7.3 Increasing the reserve of high-tech talents

Transformation and upgrade of discrete manufacturing industry requires strengthening the talent pool in terms of strategy, thought, technology, and execution. It is recommended to improve the vocational education and professional talent training pattern, focus on sustainable development, and cultivate professional technology and talent teams in intelligent factories in the discrete manufacturing industry. Furthermore, it is recommended to implement the construction of intelligent manufacturing talent teams and cultivate intelligent manufacturing talents [29] as follows: first, intelligent manufacturing high-tech talents, that is, cultivating intelligent manufacturing technology talents who are familiar with digital, networked, and intelligent technologies, proficient in intelligent manufacturing technologies, and good at solving practical engineering problems; second, intelligent manufacturing high-skilled talents, that is, cultivating intelligent manufacturing high-skilled talents with advanced knowledge, superb technologies, and skilled craftsmanship; third, high-level intelligent manufacturing management talents, especially entrepreneurial groups.
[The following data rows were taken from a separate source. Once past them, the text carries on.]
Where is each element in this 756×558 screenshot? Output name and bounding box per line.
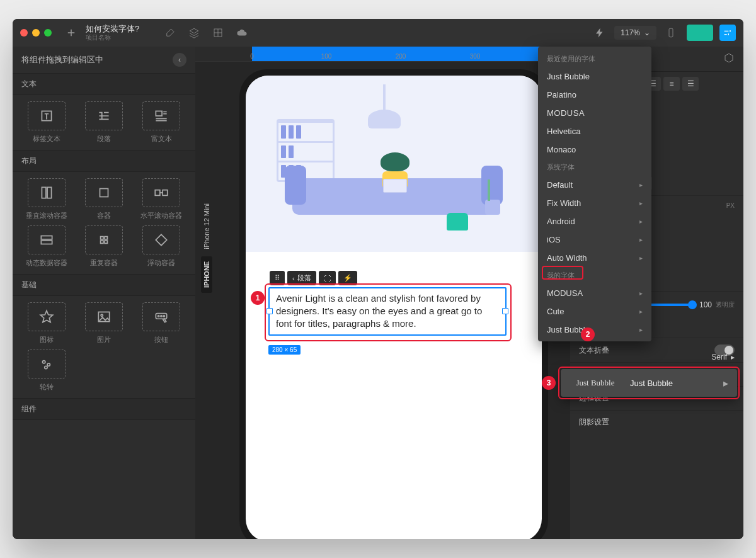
font-style-select[interactable]: Serif▸ [711, 353, 735, 362]
dimension-badge: 280 × 65 [268, 345, 301, 355]
components-panel: 将组件拖拽到编辑区中 ‹ 文本 标签文本 段落 富文本 布局 垂直滚动容器 容器… [13, 47, 195, 539]
comp-icon[interactable]: 图标 [20, 302, 72, 344]
comp-dynamic-list[interactable]: 动态数据容器 [20, 225, 72, 268]
comp-button[interactable]: 按钮 [135, 302, 188, 344]
font-item-my-justbubble[interactable]: Just Bubble▸ [538, 321, 651, 339]
comp-vscroll[interactable]: 垂直滚动容器 [20, 178, 72, 220]
drag-handle-icon[interactable]: ⠿ [270, 271, 285, 285]
add-button[interactable] [62, 23, 81, 42]
grid-icon[interactable] [209, 23, 227, 42]
svg-point-19 [161, 316, 162, 317]
svg-rect-5 [47, 187, 52, 198]
window-controls [20, 29, 52, 37]
collapse-panel-icon[interactable]: ‹ [173, 53, 186, 67]
titlebar: 如何安装字体? 项目名称 117%⌄ [13, 19, 743, 47]
chevron-right-icon: ▸ [714, 377, 737, 389]
comp-carousel[interactable]: 轮转 [20, 350, 72, 392]
svg-rect-6 [100, 189, 108, 197]
settings-icon[interactable] [719, 25, 736, 41]
wrap-label: 文本折叠 [579, 345, 609, 356]
comp-float[interactable]: 浮动容器 [135, 225, 188, 268]
selected-text-element[interactable]: Avenir Light is a clean and stylish font… [268, 287, 507, 336]
preview-button[interactable] [687, 25, 713, 41]
callout-1: 1 [251, 291, 265, 305]
chevron-right-icon: ▸ [639, 200, 643, 207]
font-item-monaco[interactable]: Monaco [538, 140, 651, 159]
font-item-android[interactable]: Android▸ [538, 212, 651, 231]
title-subtitle: 项目名称 [86, 34, 139, 41]
font-item-just-bubble[interactable]: Just Bubble [538, 67, 651, 86]
font-picker-popover: 最近使用的字体 Just Bubble Palatino Modusa Helv… [538, 47, 651, 341]
ruler-tick: 0 [250, 53, 254, 60]
comp-paragraph[interactable]: 段落 [77, 101, 130, 144]
brush-icon[interactable] [161, 23, 180, 42]
comp-rich-text[interactable]: 富文本 [135, 101, 188, 144]
align-center-icon[interactable]: ≡ [663, 77, 680, 91]
shadow-row[interactable]: 阴影设置 [570, 410, 743, 434]
close-icon[interactable] [20, 29, 28, 37]
ruler-tick: 200 [396, 53, 406, 60]
svg-rect-8 [163, 190, 168, 196]
opacity-value: 100 [699, 300, 712, 309]
device-screen[interactable]: ⠿ ‹ 段落 ⛶ ⚡ Avenir Light is a clean and s… [246, 76, 542, 539]
expand-icon[interactable]: ⛶ [319, 271, 336, 285]
device-name: iPhone 12 Mini [203, 203, 210, 249]
device-label[interactable]: IPHONE iPhone 12 Mini [203, 203, 210, 293]
minimize-icon[interactable] [32, 29, 40, 37]
chevron-right-icon: ▸ [639, 290, 643, 297]
maximize-icon[interactable] [44, 29, 52, 37]
svg-point-23 [44, 366, 47, 368]
font-item-ios[interactable]: iOS▸ [538, 231, 651, 249]
callout-2: 2 [581, 327, 595, 341]
font-item-helvetica[interactable]: Helvetica [538, 122, 651, 140]
svg-rect-10 [41, 241, 52, 244]
recent-fonts-header: 最近使用的字体 [538, 50, 651, 67]
project-title[interactable]: 如何安装字体? 项目名称 [86, 25, 139, 40]
canvas-area[interactable]: 0 100 200 300 400 IPHONE iPhone 12 Mini [195, 47, 570, 539]
svg-rect-1 [669, 28, 673, 37]
selection-toolbar: ⠿ ‹ 段落 ⛶ ⚡ [270, 271, 357, 285]
layers-icon[interactable] [185, 23, 203, 42]
comp-image[interactable]: 图片 [77, 302, 130, 344]
chevron-right-icon: ▸ [731, 353, 735, 362]
svg-rect-3 [156, 111, 163, 116]
svg-point-22 [47, 363, 50, 366]
app-window: 如何安装字体? 项目名称 117%⌄ 将组件拖拽到编辑区中 ‹ 文本 标签文本 … [13, 19, 743, 539]
svg-rect-14 [105, 241, 107, 243]
svg-rect-11 [101, 237, 103, 239]
font-item-modusa[interactable]: Modusa [538, 104, 651, 122]
bolt-icon[interactable] [590, 23, 609, 42]
svg-rect-7 [156, 190, 161, 196]
svg-rect-9 [41, 236, 52, 239]
section-text: 文本 [13, 73, 195, 95]
svg-point-18 [158, 316, 159, 317]
ruler-horizontal: 0 100 200 300 400 [195, 47, 570, 62]
my-fonts-header: 我的字体 [538, 267, 651, 284]
ruler-tick: 100 [321, 53, 332, 60]
device-icon[interactable] [662, 23, 680, 42]
breadcrumb-back[interactable]: ‹ 段落 [287, 271, 316, 285]
tab-3d-icon[interactable] [723, 52, 735, 65]
ruler-tick: 300 [470, 53, 481, 60]
action-bolt-icon[interactable]: ⚡ [338, 271, 357, 285]
font-preview: Just Bubble [561, 378, 630, 388]
device-badge: IPHONE [201, 256, 212, 293]
comp-repeater[interactable]: 重复容器 [77, 225, 130, 268]
font-item-my-modusa[interactable]: MODUSA▸ [538, 284, 651, 302]
comp-hscroll[interactable]: 水平滚动容器 [135, 178, 188, 220]
align-right-icon[interactable]: ☰ [682, 77, 699, 91]
section-layout: 布局 [13, 150, 195, 172]
font-item-my-cute[interactable]: Cute▸ [538, 302, 651, 321]
font-item-fixwidth[interactable]: Fix Width▸ [538, 194, 651, 212]
font-item-autowidth[interactable]: Auto Width▸ [538, 249, 651, 267]
cloud-icon[interactable] [232, 23, 251, 42]
panel-hint: 将组件拖拽到编辑区中 [21, 54, 103, 65]
chevron-right-icon: ▸ [639, 236, 643, 243]
font-item-palatino[interactable]: Palatino [538, 86, 651, 104]
comp-label-text[interactable]: 标签文本 [20, 101, 72, 144]
font-item-default[interactable]: Default▸ [538, 176, 651, 194]
chevron-down-icon: ⌄ [644, 28, 650, 37]
zoom-select[interactable]: 117%⌄ [614, 26, 656, 40]
font-submenu-selected[interactable]: Just Bubble Just Bubble ▸ [561, 369, 737, 397]
comp-container[interactable]: 容器 [77, 178, 130, 220]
《7.4 Formulating relevant laws and regulations》

7.4 Formulating relevant laws and regulations

It is recommended to explore leading industrial development through legislation and continuously improve the supporting policies and regulations system for finance, taxation, finance, intellectual property rights, and personnel training to promote the long-term and stable development of the manufacturing industry. Furthermore, it is suggested to establish a digital asset intellectual property protection mechanism, introduce a digital asset licensing system, build a transparent digital asset use environment, increase government financial support, implement necessary tax incentive policies, and adopt diversified financial support methods. Information technologies can be used for digital assets for encrypting, labeling, tracing, and monitoring, strengthening legal constraints on violations.

《Compliance with ethics guidelines》

Compliance with ethics guidelines

The authors declare that they have no conflict of interest or financial conflicts to disclose.